══ Input for this task

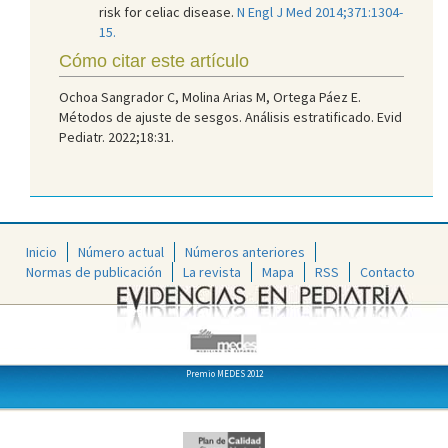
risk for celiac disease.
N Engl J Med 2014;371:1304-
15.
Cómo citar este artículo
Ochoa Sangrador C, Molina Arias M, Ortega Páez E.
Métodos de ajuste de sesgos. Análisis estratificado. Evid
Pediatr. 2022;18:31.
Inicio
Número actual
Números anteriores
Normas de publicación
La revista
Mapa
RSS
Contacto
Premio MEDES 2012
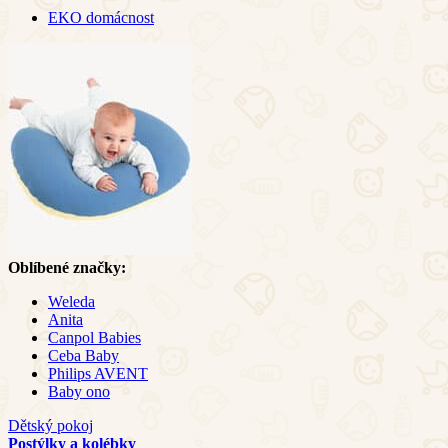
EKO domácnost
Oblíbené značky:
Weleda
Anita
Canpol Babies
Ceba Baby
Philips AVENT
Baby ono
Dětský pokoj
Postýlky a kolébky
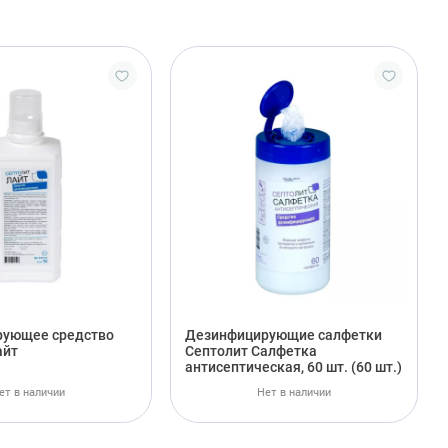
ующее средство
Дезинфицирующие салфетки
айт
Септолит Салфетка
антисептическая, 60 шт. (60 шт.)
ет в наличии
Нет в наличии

════

### Task objective
The answer must be an exact transcription of the lines from the one holding "Philips AVENT" to the last line of the entries above, with no pictures and nothing else.

### Task solution
Philips AVENT
Baby ono
Dětský pokoj
Postýlky a kolébky
ующее средство
Дезинфицирующие салфетки
айт
Септолит Салфетка
антисептическая, 60 шт. (60 шт.)
ет в наличии
Нет в наличии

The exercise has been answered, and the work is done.